Work instructions: The whole listing is to be given again without alteration, except that its pictures are dropped.

● ● ● ● ●

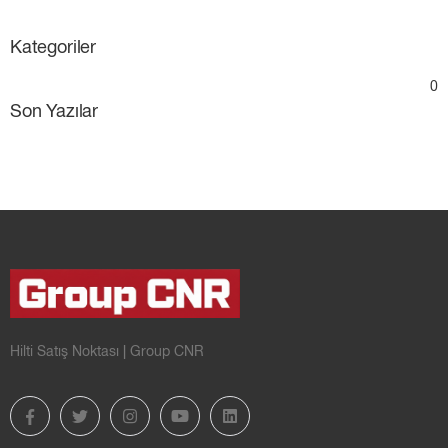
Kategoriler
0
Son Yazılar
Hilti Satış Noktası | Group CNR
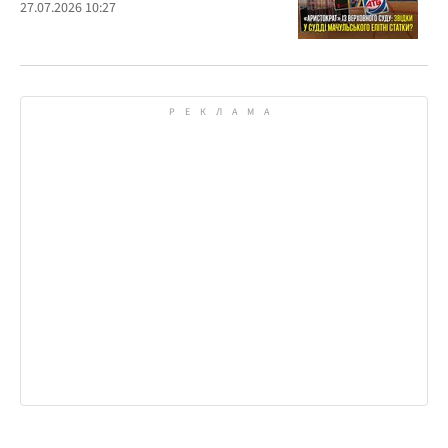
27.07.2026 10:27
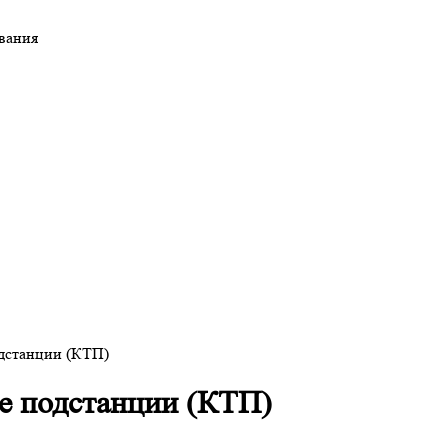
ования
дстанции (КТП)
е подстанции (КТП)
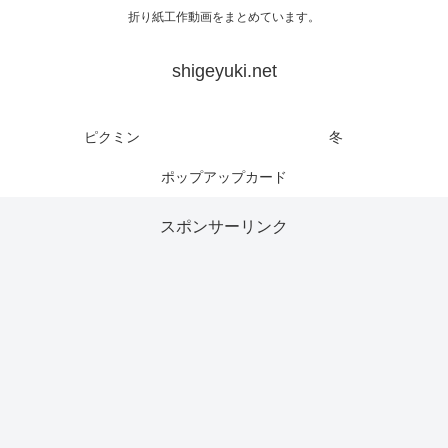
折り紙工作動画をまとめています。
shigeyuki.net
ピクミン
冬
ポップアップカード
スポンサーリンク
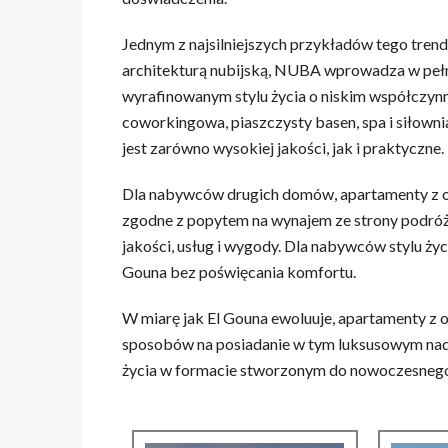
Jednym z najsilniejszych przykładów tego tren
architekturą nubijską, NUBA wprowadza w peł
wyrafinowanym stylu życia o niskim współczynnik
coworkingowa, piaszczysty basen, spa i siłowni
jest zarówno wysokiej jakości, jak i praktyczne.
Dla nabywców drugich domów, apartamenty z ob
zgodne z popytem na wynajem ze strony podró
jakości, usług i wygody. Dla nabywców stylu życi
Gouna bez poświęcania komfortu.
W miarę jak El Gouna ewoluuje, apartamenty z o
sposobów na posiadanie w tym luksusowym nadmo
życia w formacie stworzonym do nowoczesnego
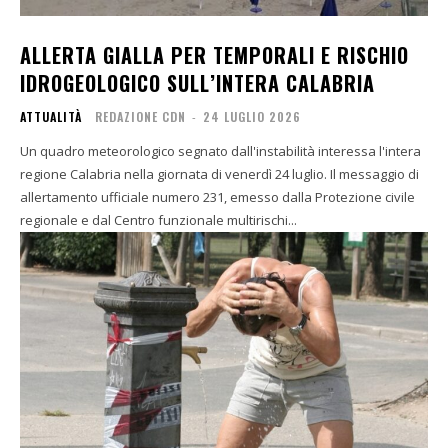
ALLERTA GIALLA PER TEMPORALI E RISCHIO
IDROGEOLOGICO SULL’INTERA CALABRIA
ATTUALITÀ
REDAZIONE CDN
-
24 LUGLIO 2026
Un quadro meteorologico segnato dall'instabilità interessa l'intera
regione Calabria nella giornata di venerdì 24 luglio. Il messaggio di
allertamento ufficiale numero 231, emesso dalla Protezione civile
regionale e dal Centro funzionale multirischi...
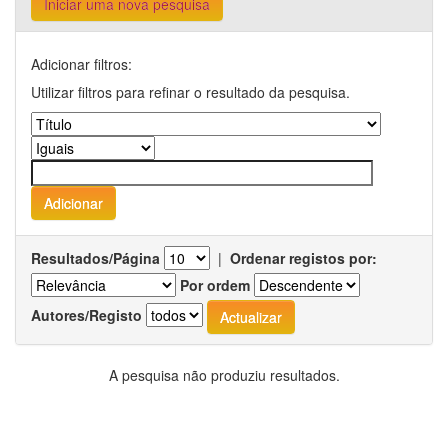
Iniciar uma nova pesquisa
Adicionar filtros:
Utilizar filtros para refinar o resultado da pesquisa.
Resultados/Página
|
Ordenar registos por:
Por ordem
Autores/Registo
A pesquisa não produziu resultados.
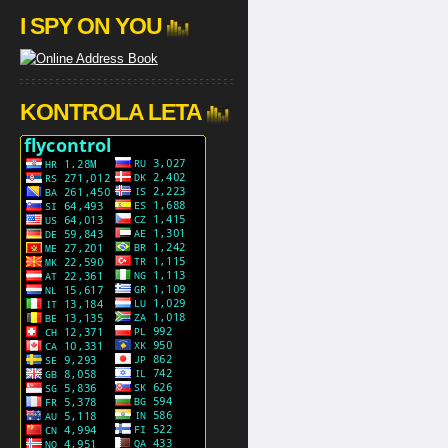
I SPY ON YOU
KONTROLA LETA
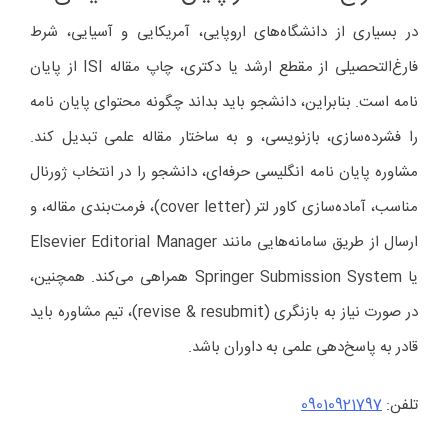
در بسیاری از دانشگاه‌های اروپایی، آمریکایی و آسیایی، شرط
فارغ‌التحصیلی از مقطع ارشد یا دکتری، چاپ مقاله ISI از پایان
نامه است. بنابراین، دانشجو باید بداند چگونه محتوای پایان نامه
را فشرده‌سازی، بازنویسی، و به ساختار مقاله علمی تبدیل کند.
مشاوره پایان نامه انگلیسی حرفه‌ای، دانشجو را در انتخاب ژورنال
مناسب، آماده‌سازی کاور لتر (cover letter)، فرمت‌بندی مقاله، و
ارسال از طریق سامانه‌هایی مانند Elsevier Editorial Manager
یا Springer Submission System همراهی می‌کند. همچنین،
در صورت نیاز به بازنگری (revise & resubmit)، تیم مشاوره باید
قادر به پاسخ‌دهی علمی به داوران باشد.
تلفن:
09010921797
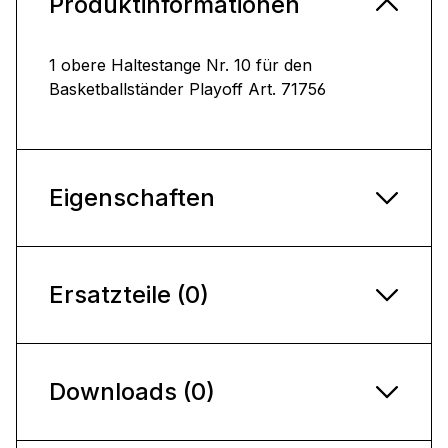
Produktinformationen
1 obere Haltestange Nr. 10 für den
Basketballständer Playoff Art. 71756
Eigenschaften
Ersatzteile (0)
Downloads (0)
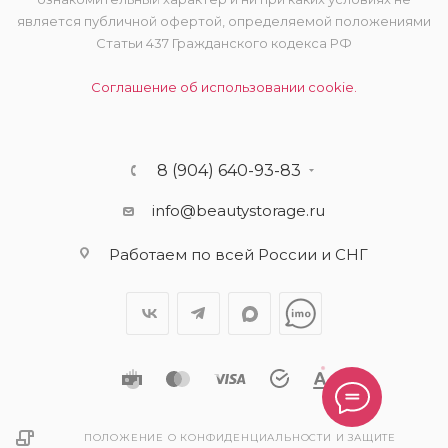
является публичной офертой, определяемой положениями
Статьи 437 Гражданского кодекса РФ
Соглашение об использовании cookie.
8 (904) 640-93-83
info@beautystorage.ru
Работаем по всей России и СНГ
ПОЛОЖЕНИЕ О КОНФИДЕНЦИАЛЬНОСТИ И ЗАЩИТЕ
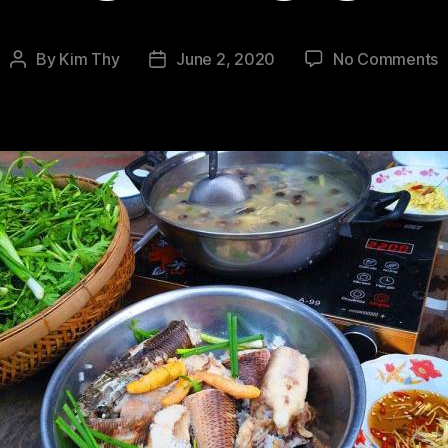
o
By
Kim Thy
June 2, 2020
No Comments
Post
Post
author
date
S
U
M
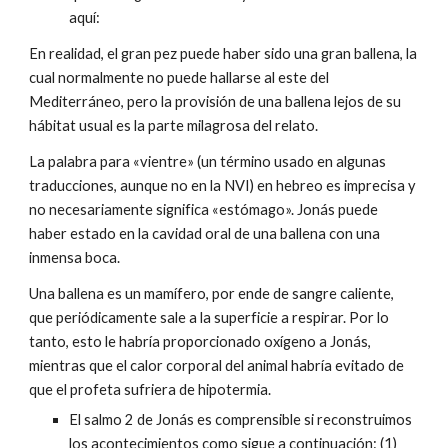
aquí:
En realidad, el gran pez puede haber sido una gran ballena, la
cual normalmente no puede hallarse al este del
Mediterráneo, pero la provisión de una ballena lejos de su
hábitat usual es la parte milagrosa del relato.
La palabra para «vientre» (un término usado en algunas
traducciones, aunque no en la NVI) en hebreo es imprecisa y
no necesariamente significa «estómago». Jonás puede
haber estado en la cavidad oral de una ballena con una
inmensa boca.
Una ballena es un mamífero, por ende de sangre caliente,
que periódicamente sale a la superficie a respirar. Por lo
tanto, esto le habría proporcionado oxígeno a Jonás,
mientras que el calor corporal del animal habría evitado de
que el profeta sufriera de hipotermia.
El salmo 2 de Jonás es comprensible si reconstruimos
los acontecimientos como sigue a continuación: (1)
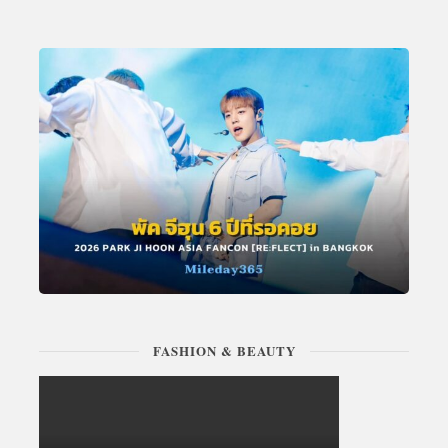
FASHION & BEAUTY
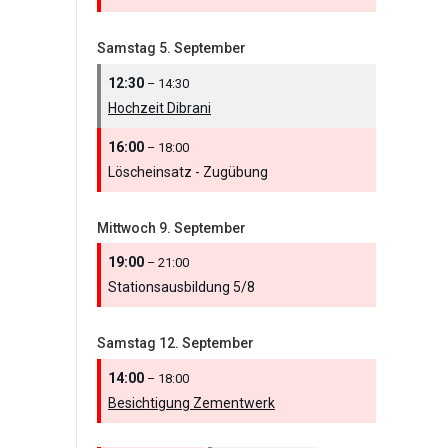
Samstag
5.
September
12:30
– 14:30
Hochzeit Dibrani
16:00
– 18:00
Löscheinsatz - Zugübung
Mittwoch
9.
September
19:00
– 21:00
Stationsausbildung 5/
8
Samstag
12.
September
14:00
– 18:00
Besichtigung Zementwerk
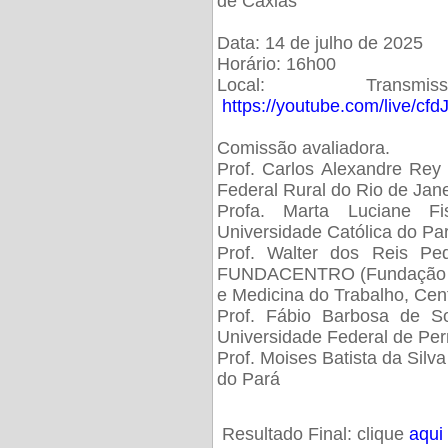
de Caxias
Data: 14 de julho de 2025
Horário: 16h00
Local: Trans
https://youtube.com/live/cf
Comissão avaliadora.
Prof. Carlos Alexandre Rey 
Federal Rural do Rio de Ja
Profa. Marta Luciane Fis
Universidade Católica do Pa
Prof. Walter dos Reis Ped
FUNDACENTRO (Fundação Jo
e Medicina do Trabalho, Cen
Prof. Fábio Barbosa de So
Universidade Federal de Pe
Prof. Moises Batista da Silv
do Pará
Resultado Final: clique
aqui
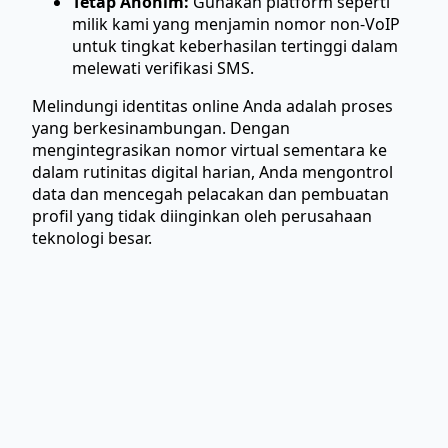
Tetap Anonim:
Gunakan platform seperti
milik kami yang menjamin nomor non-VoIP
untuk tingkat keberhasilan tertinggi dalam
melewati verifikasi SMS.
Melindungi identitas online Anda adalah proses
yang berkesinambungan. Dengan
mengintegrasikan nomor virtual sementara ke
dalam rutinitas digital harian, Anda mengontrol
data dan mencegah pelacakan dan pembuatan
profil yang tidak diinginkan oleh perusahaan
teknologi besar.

● ● ● ● ●

Response box:
Kategoriler
0
Son Yazılar
Hilti Satış Noktası | Group CNR
27.07.2026 10:27
ования
дстанции (КТП)
е подстанции (КТП)
折り紙工作動画をまとめています。
shigeyuki.net
ピクミン
冬
ポップアップカード
スポンサーリンク
Jednym z najsilniejszych przykładów tego tren
architekturą nubijską, NUBA wprowadza w peł
wyrafinowanym stylu życia o niskim współczynnik
coworkingowa, piaszczysty basen, spa i siłowni
jest zarówno wysokiej jakości, jak i praktyczne.
Dla nabywców drugich domów, apartamenty z ob
zgodne z popytem na wynajem ze strony podró
jakości, usług i wygody. Dla nabywców stylu życi
Gouna bez poświęcania komfortu.
W miarę jak El Gouna ewoluuje, apartamenty z o
sposobów na posiadanie w tym luksusowym nadmo
życia w formacie stworzonym do nowoczesnego
ALLERTA GIALLA PER TEMPORALI E RISCHIO
IDROGEOLOGICO SULL’INTERA CALABRIA
ATTUALITÀ
REDAZIONE CDN
-
24 LUGLIO 2026
Un quadro meteorologico segnato dall'instabilità interessa l'intera
regione Calabria nella giornata di venerdì 24 luglio. Il messaggio di
allertamento ufficiale numero 231, emesso dalla Protezione civile
regionale e dal Centro funzionale multirischi...
Iniciar uma nova pesquisa
Adicionar filtros:
Utilizar filtros para refinar o resultado da pesquisa.
Resultados/Página
|
Ordenar registos por:
Por ordem
Autores/Registo
A pesquisa não produziu resultados.
I SPY ON YOU
KONTROLA LETA
در بسیاری از دانشگاه‌های اروپایی، آمریکایی و آسیایی، شرط
فارغ‌التحصیلی از مقطع ارشد یا دکتری، چاپ مقاله ISI از پایان
نامه است. بنابراین، دانشجو باید بداند چگونه محتوای پایان نامه
را فشرده‌سازی، بازنویسی، و به ساختار مقاله علمی تبدیل کند.
مشاوره پایان نامه انگلیسی حرفه‌ای، دانشجو را در انتخاب ژورنال
مناسب، آماده‌سازی کاور لتر (cover letter)، فرمت‌بندی مقاله، و
ارسال از طریق سامانه‌هایی مانند Elsevier Editorial Manager
یا Springer Submission System همراهی می‌کند. همچنین،
در صورت نیاز به بازنگری (revise & resubmit)، تیم مشاوره باید
قادر به پاسخ‌دهی علمی به داوران باشد.
تلفن:
09010921797
Produktinformationen
1 obere Haltestange Nr. 10 für den
Basketballständer Playoff Art. 71756
Eigenschaften
Ersatzteile (0)
Downloads (0)
является публичной офертой, определяемой положениями
Статьи 437 Гражданского кодекса РФ
Соглашение об использовании cookie.
8 (904) 640-93-83
info@beautystorage.ru
Работаем по всей России и СНГ
ПОЛОЖЕНИЕ О КОНФИДЕНЦИАЛЬНОСТИ И ЗАЩИТЕ
o
By
Kim Thy
June 2, 2020
No Comments
Post
Post
author
date
S
U
M
aquí:
En realidad, el gran pez puede haber sido una gran ballena, la
cual normalmente no puede hallarse al este del
Mediterráneo, pero la provisión de una ballena lejos de su
hábitat usual es la parte milagrosa del relato.
La palabra para «vientre» (un término usado en algunas
traducciones, aunque no en la NVI) en hebreo es imprecisa y
no necesariamente significa «estómago». Jonás puede
haber estado en la cavidad oral de una ballena con una
inmensa boca.
Una ballena es un mamífero, por ende de sangre caliente,
que periódicamente sale a la superficie a respirar. Por lo
tanto, esto le habría proporcionado oxígeno a Jonás,
mientras que el calor corporal del animal habría evitado de
que el profeta sufriera de hipotermia.
El salmo 2 de Jonás es comprensible si reconstruimos
los acontecimientos como sigue a continuación: (1)
FASHION & BEAUTY
Samstag
5.
September
12:30
– 14:30
Hochzeit Dibrani
16:00
– 18:00
Löscheinsatz - Zugübung
Mittwoch
9.
September
19:00
– 21:00
Stationsausbildung 5/
8
Samstag
12.
September
14:00
– 18:00
Besichtigung Zementwerk
de Caxias
Data: 14 de julho de 2025
Horário: 16h00
Local: Trans
https://youtube.com/live/cf
Comissão avaliadora.
Prof. Carlos Alexandre Rey 
Federal Rural do Rio de Ja
Profa. Marta Luciane Fis
Universidade Católica do Pa
Prof. Walter dos Reis Ped
FUNDACENTRO (Fundação Jo
e Medicina do Trabalho, Cen
Prof. Fábio Barbosa de So
Universidade Federal de Pe
Prof. Moises Batista da Silv
do Pará
Resultado Final: clique
aqui
Tetap Anonim:
Gunakan platform seperti
milik kami yang menjamin nomor non-VoIP
untuk tingkat keberhasilan tertinggi dalam
melewati verifikasi SMS.
Melindungi identitas online Anda adalah proses
yang berkesinambungan. Dengan
mengintegrasikan nomor virtual sementara ke
dalam rutinitas digital harian, Anda mengontrol
data dan mencegah pelacakan dan pembuatan
profil yang tidak diinginkan oleh perusahaan
teknologi besar.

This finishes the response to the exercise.